UX: It's About Expectations

UX: It's About Expectations

As most industry leaders in tech understand it, "User experience" encompasses all aspects of the end-user's interaction with the company, its services, and its products. Today, I'll get it back to the basics using our favorite platform - LinkedIn - and invite you to rethink the "X" - from "User Experience" to "User Expectation".

After launching Camera Awesome in 2012, a fun little app for iOS which got 1 million downloads/week for the first 6 weeks of its life; and working on Perfect365, the #1 makeup app with a little over 80 million downloads, I got to understand this at a very practical level: from reviews, to stickiness, to recommendation, it really just boils down to expectations. You over-promise, and there comes the slew of (deserved) 1-star reviews; but if you focus on delivering the experience you want to promote, you're on solid ground for a winner.

So often the discussions of "experience" get lost however; because the promise is so broad; we imagine the tech equivalent of a 5 star spa or a Michelin star dining experience, porcelain and froufrou naming galore. And we spend hours arguing: which details matter? What flow is optimal to get users to exhibit behaviors that lead to a "virtuous cycle" of growth? Where and how many ads really kill the experience? So often, I see a very basic level of UX completely overlooked: the expectation that certain phrases, icons, flows create, and whether or not those expectations are fulfilled. 

Let's take a look at a 3 step flow on LinkedIn. The reason I'm choosing this flow is because it's at the core of what LinkedIn's existential crisis seems to be about: content (and not just any content - UGC, aka User Generated Content). How do you retain great people on this platform? By making it a great personal growth platform. You do this with the ability to expand and utilize one's professional network; facilitating professional growth events; and learning new skills (I'm looking at you, Lynda.com). Part of professional development and showcasing leadership is publishing great content. But you open up the floodgates, and gems of wisdoms get drowned in a tsunami of click-bait junk. How do you fix this? How do you keep your audience without taking away their freedom of speech? One way is to let users give you feedback on the content, and to adapt the delivery based on the intent that feedback creates. Here's one of the ways LinkedIn does this; you see a post, and there's a "..." = more options. A menu pops up, as below:

Now I want you to take a look at that icon... and what it says next to it. This icon suggests a few things... The text's promise is to "improve your feed". In the context I clicked on, which is a post that appeared on my feed; and with the above 3 options in mind (hide; report; leave), what do you think you're going to see next?

That's the screen here...

Wait a minute... What are these "+" signs? Why am I asked to add MORE content on my feed? Where are the dials, for the "less" part of "more or less"? Surely I'm missing something. I'll just hit "I'm done"...

And there you have it.
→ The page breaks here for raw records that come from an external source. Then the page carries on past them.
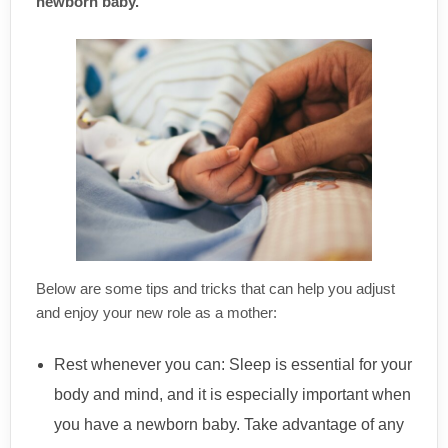
newborn baby.
Below are some tips and tricks that can help you adjust
and enjoy your new role as a mother:
Rest whenever you can: Sleep is essential for your
body and mind, and it is especially important when
you have a newborn baby. Take advantage of any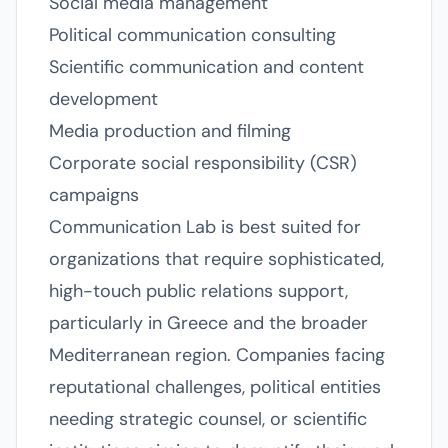
Social media management
Political communication consulting
Scientific communication and content
development
Media production and filming
Corporate social responsibility (CSR)
campaigns
Communication Lab is best suited for
organizations that require sophisticated,
high-touch public relations support,
particularly in Greece and the broader
Mediterranean region. Companies facing
reputational challenges, political entities
needing strategic counsel, or scientific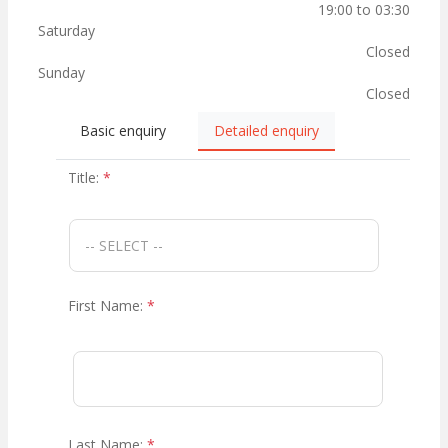
19:00 to 03:30
Saturday
Closed
Sunday
Closed
Basic enquiry
Detailed enquiry
Title:
*
First Name:
*
Last Name:
*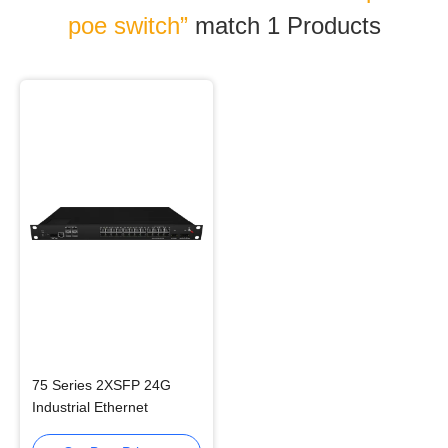
poe switch”
match 1
Products
75 Series 2XSFP 24G
Industrial Ethernet
Switches Rack Mounted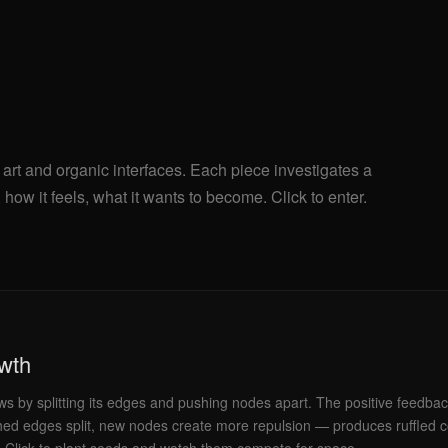
 art and organic interfaces. Each piece investigates a
how it feels, what it wants to become. Click to enter.
owth
ws by splitting its edges and pushing nodes apart. The positive feedba
hed edges split, new nodes create more repulsion — produces ruffled co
LinkedIn: great content isn't about more. Like in many things design... most of the time, "less is more". More importantly - UX isn't about getting people to what you want them to do irrespective of context; it's about setting and meeting expectations. So in this case your icon implies your may users want to dial some content up, some content down; if that's not what you want them to do, one option is to edit the dropdown menu in the first screenshot to say "Add more/other content". If the icon was "right" in setting expectations, you'll need to edit the flow to be able to remove categories of content. Expectations are about making a match; this illustrates that there are two ways of "fixing" bad UX - you either reset the expectation, or fix the flow to meet the expectation you set. And that, in my mind, is the basic of UX, and why the very first reading of it should be "User Expectation" - because if you don't meet expectations, you're at a base level not delivering a good experience.